|
Escola
Sul da CUT realizou Seminário Regional sobre o atual momento sindical
O
Seminário teve a participação de cerca de 200 lideranças e assessores sindicais
vindos das Entidades Sindicais dos três estados do sul do Brasil e marcou a
comemoração dos 18 anos de vida da Escola Sindical Sul, com sede em
Florianópolis.
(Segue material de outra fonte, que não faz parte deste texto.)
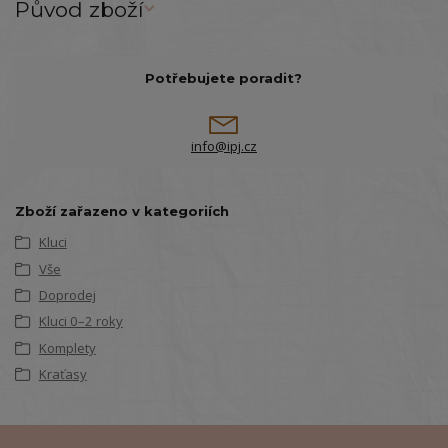
Původ zboží
Potřebujete poradit?
info@ipj.cz
Zboží zařazeno v kategoriích
Kluci
Vše
Doprodej
Kluci 0–2 roky
Komplety
Kraťasy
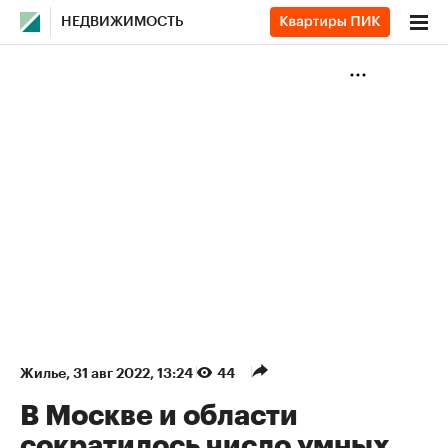
НЕДВИЖИМОСТЬ
Жилье
⁠,
31 авг 2022, 13:24
44
В Москве и области
сократилось число умных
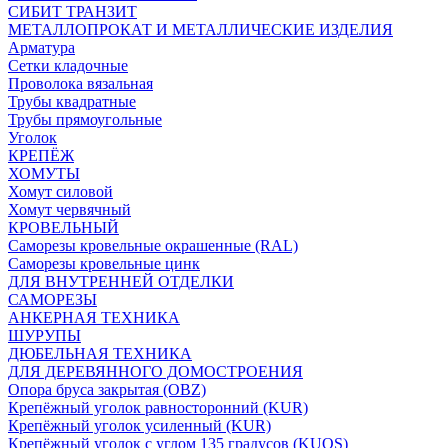
СИБИТ ТРАНЗИТ
МЕТАЛЛОПРОКАТ И МЕТАЛЛИЧЕСКИЕ ИЗДЕЛИЯ
Арматура
Сетки кладочные
Проволока вязальная
Трубы квадратные
Трубы прямоугольные
Уголок
КРЕПЁЖ
ХОМУТЫ
Хомут силовой
Хомут червячный
КРОВЕЛЬНЫЙ
Саморезы кровельные окрашенные (RAL)
Саморезы кровельные цинк
ДЛЯ ВНУТРЕННЕЙ ОТДЕЛКИ
САМОРЕЗЫ
АНКЕРНАЯ ТЕХНИКА
ШУРУПЫ
ДЮБЕЛЬНАЯ ТЕХНИКА
ДЛЯ ДЕРЕВЯННОГО ДОМОСТРОЕНИЯ
Опора бруса закрытая (OBZ)
Крепёжный уголок равносторонний (KUR)
Крепёжный уголок усиленный (KUR)
Крепёжный уголок с углом 135 градусов (KUOS)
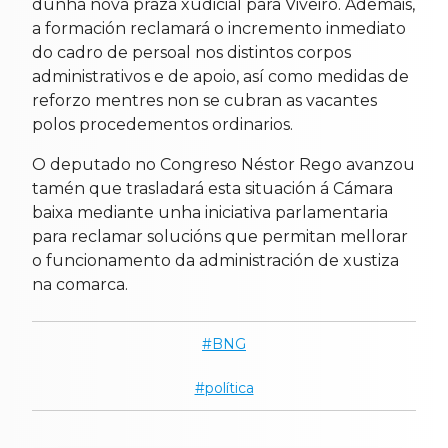
dunha nova praza xudicial para Viveiro. Ademais,
a formación reclamará o incremento inmediato
do cadro de persoal nos distintos corpos
administrativos e de apoio, así como medidas de
reforzo mentres non se cubran as vacantes
polos procedementos ordinarios.
O deputado no Congreso Néstor Rego avanzou
tamén que trasladará esta situación á Cámara
baixa mediante unha iniciativa parlamentaria
para reclamar solucións que permitan mellorar
o funcionamento da administración de xustiza
na comarca.
BNG
política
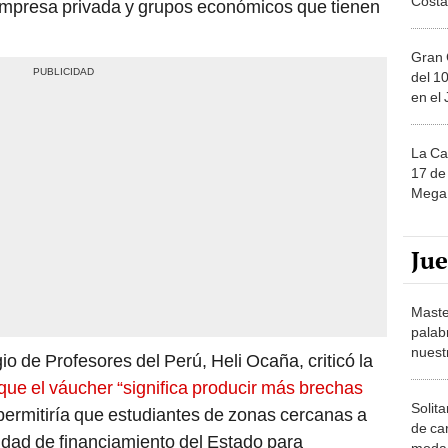
Gran 
del 10
en el
La Ca
17 de 
Mega 
Ju
Maste
palab
nuest
io de Profesores del Perú, Heli Ocaña, criticó la
que el váucher “significa producir más brechas
Solita
 permitiría que estudiantes de zonas cercanas a
de ca
idad de financiamiento del Estado para
moda.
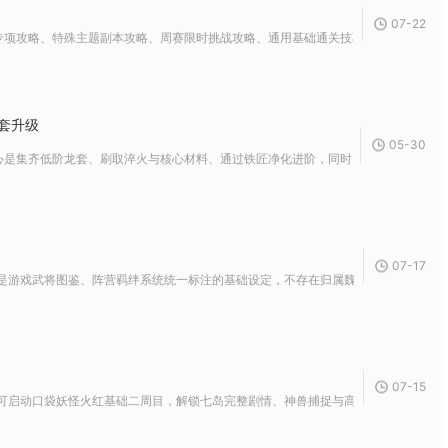
07-22
项攻略、特殊主题副本攻略、周赛限时挑战攻略、通用基础通关技巧四大类，四类攻略覆
套升级
05-30
是集齐低阶龙套、刷取淬火与核心材料、通过铁匠净化进阶，同时解锁套装效果与高阶词
07-17
是游戏武将图鉴、阵营羁绊系统统一标注的基础设定，不存在归属魏蜀吴任一中原势力的
07-15
可启动口袋妖怪火红基础二周目，解锁七岛完整剧情、神兽捕捉与高阶联盟挑战需要满足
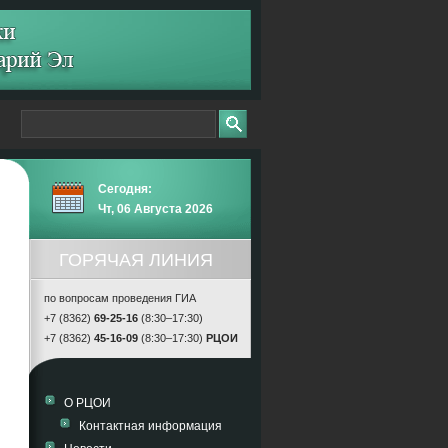
Сегодня:
Чт, 06 Августа 2026
ГОРЯЧАЯ ЛИНИЯ
по вопросам проведения ГИА
+7 (8362)
69-25-16
(8:30–17:30)
+7 (8362)
45-16-09
(8:30–17:30)
РЦОИ
О РЦОИ
Контактная информация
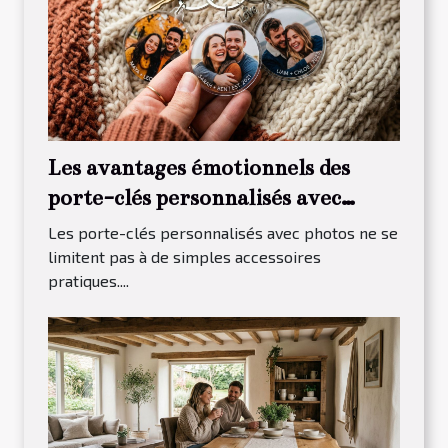
Les avantages émotionnels des
porte-clés personnalisés avec
photos
Les porte-clés personnalisés avec photos ne se
limitent pas à de simples accessoires
pratiques....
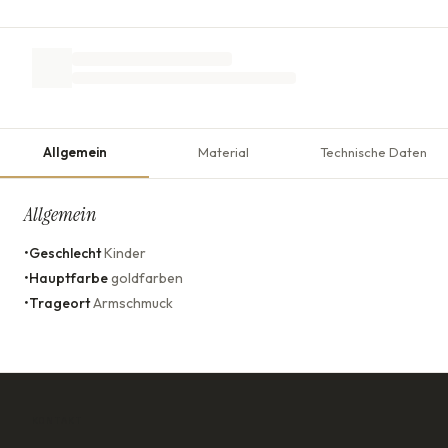
Allgemein
Material
Technische Daten
Allgemein
•
Geschlecht
Kinder
•
Hauptfarbe
goldfarben
•
Trageort
Armschmuck
KONTAKT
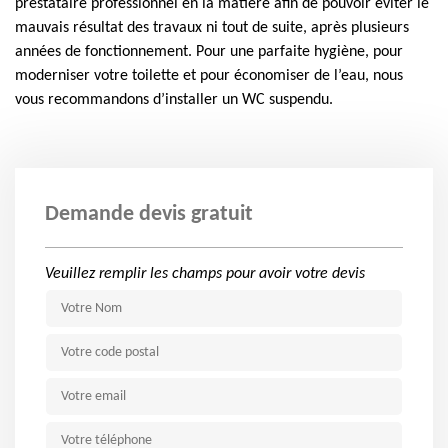
prestataire professionnel en la matière afin de pouvoir éviter le
mauvais résultat des travaux ni tout de suite, après plusieurs
années de fonctionnement. Pour une parfaite hygiène, pour
moderniser votre toilette et pour économiser de l’eau, nous
vous recommandons d’installer un WC suspendu.
Demande devis gratuit
Veuillez remplir les champs pour avoir votre devis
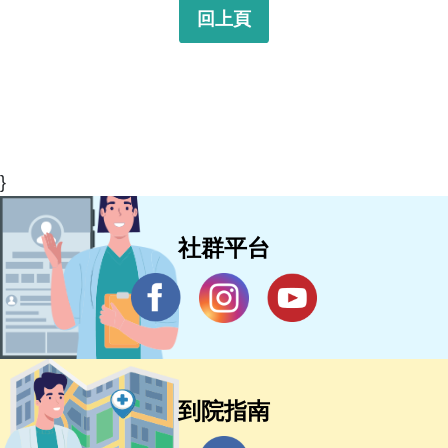
回上頁
}
社群平台
到院指南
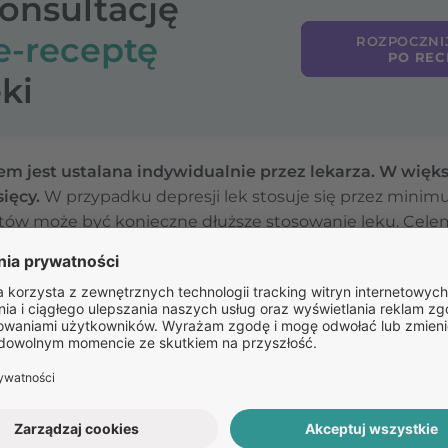
konsultację
e-receptę
ROZPOCZNI
PO REC
ki
em jest ustalana indywidualnie przez lekarza. W więk
ięcy.
W przypadku depresji lek stosuje się przez minim
entów może być konieczne dłuższe stosowanie leku. Cele
by. Nie należy samodzielnie przerywać leczenia. Jeśli l
genu, zaplanuje stopniowe odstawianie leku ze zmniejs
Pozostałe
pytania:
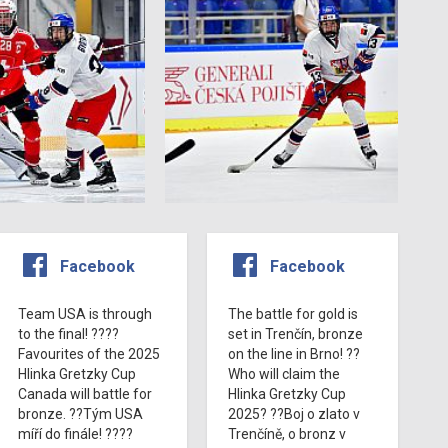
Facebook
Facebook
Team USA is through
The battle for gold is
to the final! ????
set in Trenčín, bronze
Favourites of the 2025
on the line in Brno! ??
Hlinka Gretzky Cup
Who will claim the
Canada will battle for
Hlinka Gretzky Cup
bronze. ??Tým USA
2025? ??Boj o zlato v
míří do finále! ????
Trenčíně, o bronz v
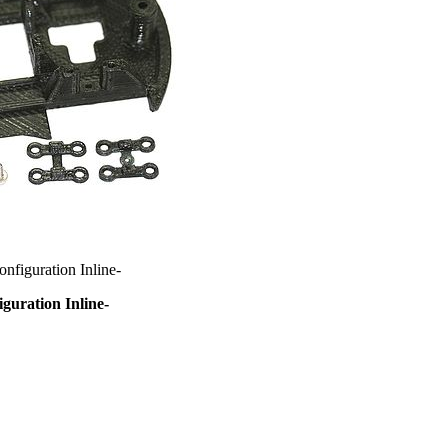
figuration Inline-
uration Inline-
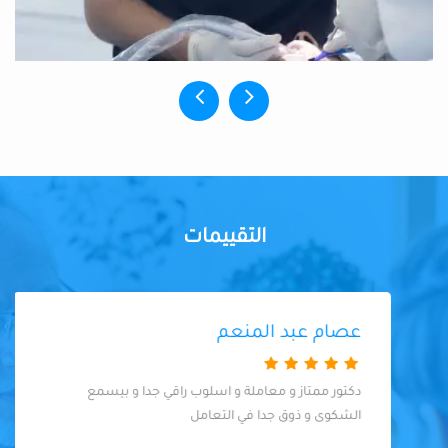
التقييمات
عصام عبد المنعم
دكتور ممتاز و معاملة و اسلوب راقي جدا و بيسمع
الشكوى و ذوق جدا في التعامل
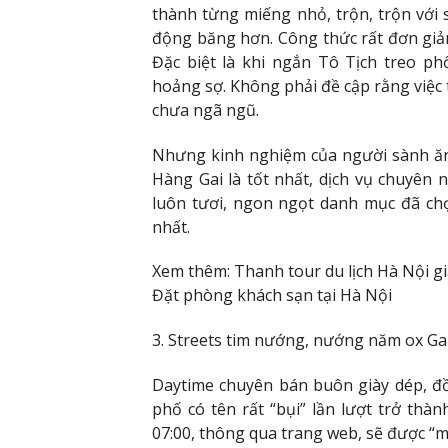
thành từng miếng nhỏ, trộn, trộn với 
động băng hơn. Công thức rất đơn gi
Đặc biệt là khi ngắn Tô Tịch treo p
hoảng sợ. Không phải đề cập rằng việc 
chưa ngã ngũ.
Nhưng kinh nghiệm của người sành ăn, 
Hàng Gai là tốt nhất, dịch vụ chuyên 
luôn tươi, ngon ngọt danh mục đã chọ
nhất.
Xem thêm: Thanh tour du lịch Hà Nội g
Đặt phòng khách sạn tại Hà Nội
3. Streets tim nướng, nướng năm ox G
Daytime chuyên bán buôn giày dép, đ
phố có tên rất “bụi” lần lượt trở thà
07:00, thông qua trang web, sẽ được “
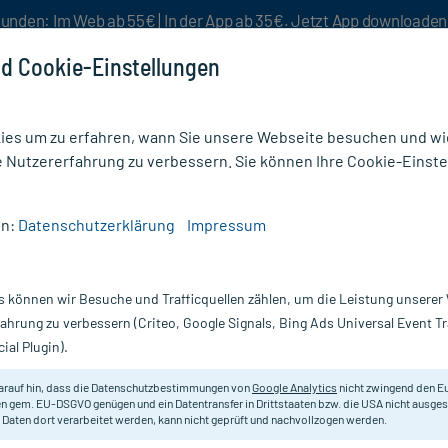
unden: Im Web ab 55€ | In der App ab 35€. Jetzt App downloade
d Cookie-Einstellungen
es um zu erfahren, wann Sie unsere Webseite besuchen und wie
e Nutzererfahrung zu verbessern. Sie können Ihre Cookie-Einste
nlösen
Rezeptur
Aktion %
en:
Datenschutzerklärung
Impressum
ch Elixier 1 mg/ml
s können wir Besuche und Trafficquellen zählen, um die Leistung unsere
 20 ml
Scannen Sie Ihr E-Rezept in der myc
fahrung zu verbessern (Criteo, Google Signals, Bing Ads Universal Event 
versandkostenfrei* - inklusive Ihre
ial Plugin).
Darreichung:
T
arauf hin, dass die Datenschutzbestimmungen von
Google Analytics
nicht zwingend den E
Inhalt:
20
n gem. EU-DSGVO genügen und ein Datentransfer in Drittstaaten bzw. die USA nicht ausg
PZN:
0
 Daten dort verarbeitet werden, kann nicht geprüft und nachvollzogen werden.
Hersteller:
I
A realização do Seminário “A CUT no atual cenário do movimento
sindical brasileiro”, realizado nos dias 12 e 13 de junho, foi ao encontro das
indagações que os/as dirigentes estão fazendo sobre as reformas implementadas
pelo Governo Federal, entre as quais o reconhecimento legal das Centrais
Sindicais e da possibilidade de pluralidade sindical nas instâncias superiores
(Federações e Confederações).
No
primeiro dia, pela manhã, o Prof. Antônio Cattani (UFRGS) explanou sobre a
divisão de classes e a distribuição da riqueza no mundo e no País. À tarde, a
presença de Marilene Oliveira – Assessoria do Ramo Químico da CUT – e Antônio
Carlos Spis – Dirigente da Direção Executiva da CUT – proporcionaram a apresentação
de dados concretos de como esta a organização dos trabalhadores no Brasil, os
problemas enfrentados pela classe trabalhadora. Marilene ressaltou, logo no
início, que “para garantirmos avanços
estratégicos nos direitos para a classe trabalhadora é necessário termos
regulamentação sim, de outra forma não será respeitado pelos patrões e
governo”. Spis lembrou que “representamos
somente uma parcela dos trabalhadores, aqueles que estão na economia solidária
e trabalhando informalmente não estão vinculados a Central por meio dos
sindicatos”.
No
segundo dia, a presença de Clemente Ganz Lúcio (DIEESE), Jacir Zimmer
(FETEC-CUT-SC), Júlio Turra (Direção Executiva da CUT) e José Lopez Feijóo
(Presidente do Sindicato dos Metalúrgicos do ABC) comporão a mesa final.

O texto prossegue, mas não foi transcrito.